Alphabet / Google Stock: Most Valuable Advertising Property (NASDAQ:GOOG,GOOGL)

Name sign above the entrance of Google offices in London, UK.

Alena Kravchenko

The following segment was excerpted from this fund letter.


In early January this year – which admittedly feels like eons ago – US President Joe Biden was pushing Americans to take up the government’s offer of free COVID tests to help tackle the surging omicron variant. How did Biden respond when citizens asked about the availability of these tests?

“Google it!”1

This advice, undoubtedly well-meant, was roundly scoffed at by the press, however. It seemed too obvious to be very helpful.

Anyway, the anecdote serves to introduce you to one of our largest holdings, Alphabet; the parent company of Google. Note that first, Alphabet’s original and core product – its search engine – has entered our common vocabulary as a verb. ‘Googling’ something has the same meaning as ‘researching’ or ‘finding an answer to’ something. Second, the reason Biden’s advice was met with such opprobrium was because Googling something has become almost second nature to us now.

These two observations reveal a lot about Google’s strength in the search engine market, in which it has a share of over 90 percent. Because internet search is almost the prototypical network, Google has benefitted from – and we think is also protected by – the huge competitive advantage its scale brings – both to those asking the questions and those providing the answers.

The Google search platform becomes increasingly useful to anyone seeking information as a greater volume of stuff becomes available. This starts a virtuous cycle that results in a colossal market share for Google itself. In the language of business strategists, Google benefits from vast network effects.

Because Google’s search results are viewed by billions of eyeballs every day, its search page ‘real estate’ is understandably very valuable to those with goods and services to sell. Advertising revenues from this ‘real estate’ as well as that from its other properties such as Mail, Maps, and so on, totaled almost USD 150b in 2021; amounting to almost 58% of the company’s revenues.

Ad sales on YouTube, also owned by Alphabet, brought in another USD 28b. With the secular shift of the advertising spend to digital channels – over which Alphabet has a tight grip – we estimate the company has a share of around 40% of the digital advertising market and is probably the most valuable advertising property in the world.

The final piece of Google’s advertising ecosystem is its suite of products such as AdSense, which it provides to website owners wanting to sell advertising space on their properties. We estimate that Google pockets about 33 percent of every $1 in the advertising sales generated by these partner websites.

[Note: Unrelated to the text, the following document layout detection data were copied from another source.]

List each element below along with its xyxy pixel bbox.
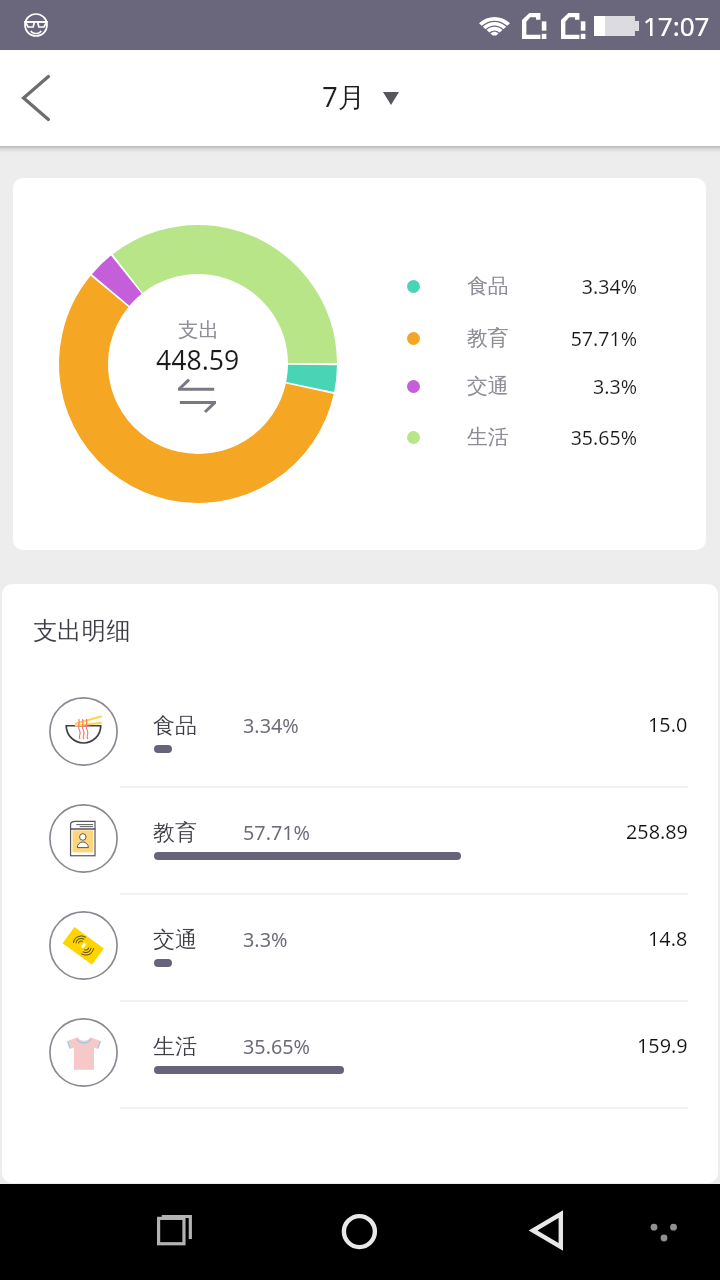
button[interactable]: 生活: [407, 411, 637, 463]
staticText: 57.71%: [243, 819, 311, 846]
staticText: 3.3%: [243, 926, 288, 953]
staticText: 258.89: [626, 818, 688, 845]
button[interactable]: 教育: [407, 312, 637, 364]
staticText: 生活: [153, 1033, 197, 1061]
button[interactable]: More options: [638, 1184, 720, 1280]
staticText: 57.71%: [570, 325, 637, 352]
button[interactable]: Recents: [120, 1184, 216, 1280]
button[interactable]: Home: [312, 1184, 408, 1280]
button[interactable]: 7月: [322, 79, 399, 117]
staticText: 15.0: [648, 711, 688, 738]
button[interactable]: 食品: [407, 260, 637, 312]
staticText: 支出: [178, 317, 219, 343]
button[interactable]: 交通: [2, 902, 718, 1000]
staticText: 教育: [467, 325, 509, 351]
staticText: 3.34%: [243, 712, 299, 739]
button[interactable]: 教育: [2, 795, 718, 893]
button[interactable]: 食品: [2, 688, 718, 786]
staticText: 交通: [153, 926, 197, 954]
button[interactable]: Back: [0, 50, 72, 146]
button[interactable]: 交通: [407, 360, 637, 412]
staticText: 7月: [322, 77, 366, 115]
staticText: 教育: [153, 819, 197, 847]
staticText: 生活: [467, 424, 509, 450]
staticText: 159.9: [637, 1032, 688, 1059]
staticText: 支出明细: [33, 616, 131, 647]
staticText: 17:07: [643, 8, 710, 43]
button[interactable]: Back: [505, 1184, 601, 1280]
staticText: 448.59: [156, 342, 240, 378]
staticText: 食品: [467, 273, 509, 299]
staticText: 3.34%: [581, 273, 637, 300]
staticText: 3.3%: [593, 373, 637, 400]
staticText: 交通: [467, 373, 509, 399]
staticText: 35.65%: [570, 424, 637, 451]
staticText: 食品: [153, 712, 197, 740]
button[interactable]: 生活: [2, 1009, 718, 1107]
staticText: 14.8: [648, 925, 688, 952]
staticText: 35.65%: [243, 1033, 311, 1060]
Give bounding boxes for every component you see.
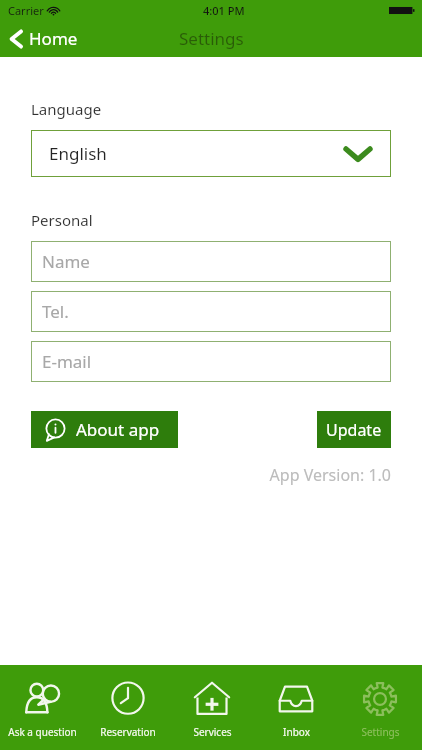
- staticText: Services: [193, 725, 232, 739]
- button[interactable]: Tel.: [31, 291, 391, 332]
- staticText: 4:01 PM: [203, 3, 245, 18]
- staticText: Home: [29, 27, 78, 50]
- staticText: English: [49, 142, 107, 165]
- button[interactable]: Services: [170, 665, 254, 750]
- button[interactable]: Reservation: [85, 665, 170, 750]
- staticText: Settings: [361, 725, 400, 739]
- staticText: Inbox: [283, 725, 310, 739]
- staticText: Update: [326, 419, 382, 441]
- button[interactable]: Update: [317, 411, 391, 448]
- button[interactable]: Inbox: [254, 665, 338, 750]
- button[interactable]: Settings: [338, 665, 422, 750]
- button[interactable]: English: [31, 130, 391, 177]
- button[interactable]: E-mail: [31, 341, 391, 382]
- staticText: Reservation: [100, 725, 156, 739]
- staticText: Personal: [31, 210, 93, 230]
- button[interactable]: Home: [0, 23, 90, 54]
- button[interactable]: Ask a question: [0, 665, 85, 750]
- staticText: Tel.: [42, 300, 69, 323]
- button[interactable]: Name: [31, 241, 391, 282]
- staticText: E-mail: [42, 350, 92, 373]
- staticText: About app: [76, 418, 160, 441]
- staticText: Language: [31, 99, 102, 119]
- staticText: Ask a question: [8, 725, 77, 739]
- staticText: App Version: 1.0: [31, 464, 391, 486]
- staticText: Settings: [179, 27, 244, 50]
- button[interactable]: About app: [31, 411, 178, 448]
- staticText: Carrier: [8, 3, 44, 18]
- staticText: Name: [42, 250, 90, 273]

By having such a lengthy list of advertisers looking for space, Google is able to match advertisers with website owners for their mutual benefit.

Altogether, Google’s various advertising businesses pull in over four-fifths of the company’s revenues, and are hugely profitable, with operating margins consistently above 25% and returns on invested capital clearing 20%, and that’s after capitalizing research & development costs.

While Google itself represents the largest chunk of Alphabet’s business, there are a couple of other businesses worth mentioning – Google Cloud and Other Bets.

Alphabet came late to the Cloud game, with the public roll-out of the Google Cloud Product in 2013, some seven years after Amazon (AMZN) had released AWS and three years after Microsoft (MSFT) launched Azure. As a latecomer, Google is up against two behemoths in the form of Amazon’s AWS (which made USD 20b last quarter versus Google Cloud’s USD 6b) and Microsoft’s Azure (which made an estimated USD 12.5b last quarter).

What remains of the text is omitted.